Constraint on ultralight Nelson-Barr dark matter from time-dependent nuclear decay

TL;DR

This paper explores how ultralight scalar dark matter in the Nelson-Barr framework could cause observable periodic variations in nuclear decay rates, providing new constraints based on experimental data.

Contribution

It introduces a novel connection between Nelson-Barr dark matter and time-dependent nuclear decay rates, deriving bounds from experimental decay data.

Findings

Derived new exclusion bounds on Nelson-Barr dark matter parameters.

Showed that scalar DM induces periodic modulations in nuclear decay rates.

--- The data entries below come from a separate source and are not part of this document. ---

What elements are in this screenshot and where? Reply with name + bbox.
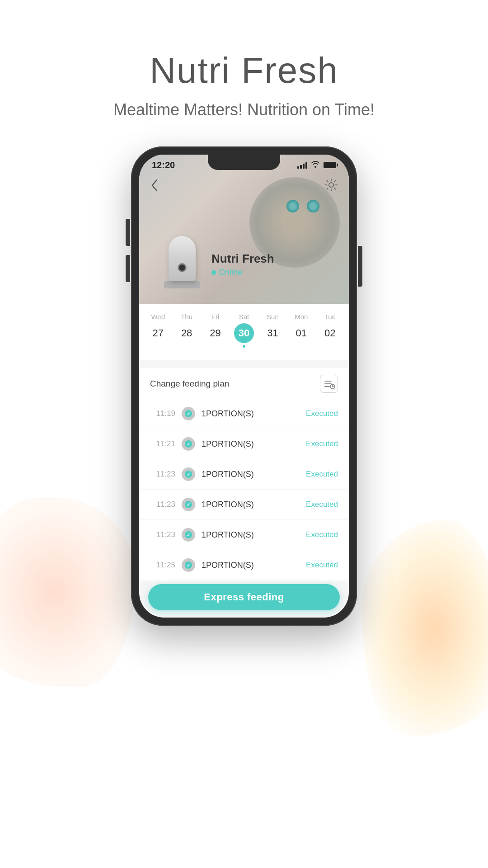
feeding-status: Executed	[306, 500, 338, 509]
app-title: Nutri Fresh	[0, 50, 488, 91]
feeding-status: Executed	[306, 470, 338, 479]
feeding-item: 11:21 1PORTION(S) Executed	[139, 429, 349, 459]
status-time: 12:20	[152, 160, 175, 170]
feeding-portion: 1PORTION(S)	[202, 470, 300, 479]
timeline-circle	[182, 467, 195, 481]
app-subtitle: Mealtime Matters! Nutrition on Time!	[0, 100, 488, 119]
calendar-day-col[interactable]: Tue02	[316, 313, 343, 348]
svg-point-0	[329, 183, 333, 187]
day-label: Wed	[151, 313, 165, 321]
wifi-icon	[311, 160, 320, 170]
signal-icon	[297, 161, 307, 169]
express-feeding-button[interactable]: Express feeding	[148, 584, 340, 610]
calendar-day-col[interactable]: Fri29	[202, 313, 229, 348]
day-label: Thu	[181, 313, 192, 321]
day-label: Mon	[295, 313, 308, 321]
feeding-time: 11:23	[150, 470, 175, 479]
timeline-check	[185, 501, 192, 508]
feeding-item: 11:25 1PORTION(S) Executed	[139, 550, 349, 580]
feeding-item: 11:23 1PORTION(S) Executed	[139, 459, 349, 490]
feeding-status: Executed	[306, 530, 338, 539]
battery-icon	[324, 162, 336, 168]
timeline-check	[185, 410, 192, 417]
calendar-section: Wed27Thu28Fri29Sat30Sun31Mon01Tue02	[139, 304, 349, 360]
feeding-timeline	[182, 437, 195, 451]
timeline-check	[185, 561, 192, 569]
express-feeding-label: Express feeding	[204, 591, 284, 603]
calendar-day-col[interactable]: Sun31	[259, 313, 286, 348]
phone-notch	[208, 155, 280, 170]
feeding-status: Executed	[306, 439, 338, 448]
device-status-row: Online	[211, 268, 274, 277]
feeding-item: 11:19 1PORTION(S) Executed	[139, 399, 349, 429]
feeding-time: 11:23	[150, 500, 175, 509]
status-icons	[297, 160, 336, 170]
cat-eye-right	[307, 200, 319, 212]
hero-section: Nutri Fresh Online	[139, 155, 349, 304]
feeding-timeline	[182, 528, 195, 542]
feeding-timeline	[182, 407, 195, 420]
feeding-time: 11:23	[150, 530, 175, 539]
day-number[interactable]: 28	[177, 323, 197, 343]
timeline-check	[185, 471, 192, 478]
feeding-item: 11:23 1PORTION(S) Executed	[139, 490, 349, 520]
online-text: Online	[219, 268, 242, 277]
feeding-portion: 1PORTION(S)	[202, 561, 300, 570]
day-number[interactable]: 02	[320, 323, 340, 343]
day-number[interactable]: 31	[263, 323, 282, 343]
device-body	[169, 236, 196, 281]
phone-wrapper: 12:20	[0, 146, 488, 653]
calendar-days-row: Wed27Thu28Fri29Sat30Sun31Mon01Tue02	[144, 313, 344, 348]
feeding-list: 11:19 1PORTION(S) Executed 11:21 1PORTIO…	[139, 399, 349, 581]
feeding-timeline	[182, 558, 195, 572]
feeding-portion: 1PORTION(S)	[202, 409, 300, 419]
app-header: Nutri Fresh Mealtime Matters! Nutrition …	[0, 0, 488, 146]
plan-icon-button[interactable]	[320, 375, 338, 393]
device-image	[162, 236, 202, 295]
day-label: Tue	[324, 313, 336, 321]
timeline-check	[185, 440, 192, 448]
timeline-check	[185, 531, 192, 538]
feeding-portion: 1PORTION(S)	[202, 530, 300, 540]
timeline-circle	[182, 498, 195, 511]
day-number[interactable]: 01	[291, 323, 311, 343]
day-number[interactable]: 27	[148, 323, 168, 343]
calendar-day-col[interactable]: Mon01	[288, 313, 315, 348]
device-name: Nutri Fresh	[211, 252, 274, 266]
feeding-status: Executed	[306, 409, 338, 418]
cat-eye-left	[286, 200, 299, 212]
phone-screen: 12:20	[139, 155, 349, 618]
calendar-day-col[interactable]: Wed27	[145, 313, 172, 348]
device-lens	[178, 263, 187, 272]
feeding-plan-label: Change feeding plan	[150, 379, 229, 389]
day-number[interactable]: 29	[206, 323, 225, 343]
timeline-circle	[182, 407, 195, 420]
feeding-time: 11:19	[150, 409, 175, 418]
back-button[interactable]	[150, 178, 159, 196]
feeding-time: 11:25	[150, 561, 175, 570]
feeding-timeline	[182, 467, 195, 481]
calendar-day-col[interactable]: Sat30	[230, 313, 258, 348]
day-label: Sun	[267, 313, 279, 321]
feeding-portion: 1PORTION(S)	[202, 439, 300, 449]
feeding-plan-header: Change feeding plan	[139, 367, 349, 400]
device-base	[164, 281, 200, 288]
device-info: Nutri Fresh Online	[211, 252, 274, 277]
phone-frame: 12:20	[131, 146, 357, 626]
timeline-circle	[182, 558, 195, 572]
feeding-item: 11:23 1PORTION(S) Executed	[139, 520, 349, 550]
feeding-portion: 1PORTION(S)	[202, 500, 300, 509]
feeding-time: 11:21	[150, 439, 175, 448]
day-number[interactable]: 30	[234, 323, 254, 343]
day-dot	[243, 345, 245, 348]
day-label: Sat	[239, 313, 249, 321]
day-label: Fri	[211, 313, 220, 321]
calendar-day-col[interactable]: Thu28	[173, 313, 200, 348]
timeline-circle	[182, 528, 195, 542]
feeding-timeline	[182, 498, 195, 511]
timeline-circle	[182, 437, 195, 451]
online-dot	[211, 270, 216, 275]
settings-button[interactable]	[324, 178, 338, 195]
feeding-status: Executed	[306, 561, 338, 570]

Linked decay anomalies to ultralight scalar dark matter effects.

Abstract

Many experiments have notably reported anomalies in radioactive decay rates with periodic variations and challenged the traditional belief of time-independent decays. This periodicity could potentially be explained by the presence of a periodic dark matter (DM) candidate. In this work, we investigate the impact of time-dependent nuclear decay rates on the ultralight scalar DM in Nelson-Barr solution to the strong CP problem. The light scalar DM field in this framework induces periodic modulations of both CKM matrix elements and quark mass parameters. These modulations generate corresponding periodic perturbations in the neutron-proton mass difference and nuclear binding energies. Consequently, nuclear decay rates receive oscillating residuals. By analyzing the tritium decay rate, we derive new exclusion bounds on the Nelson-Barr DM parameters.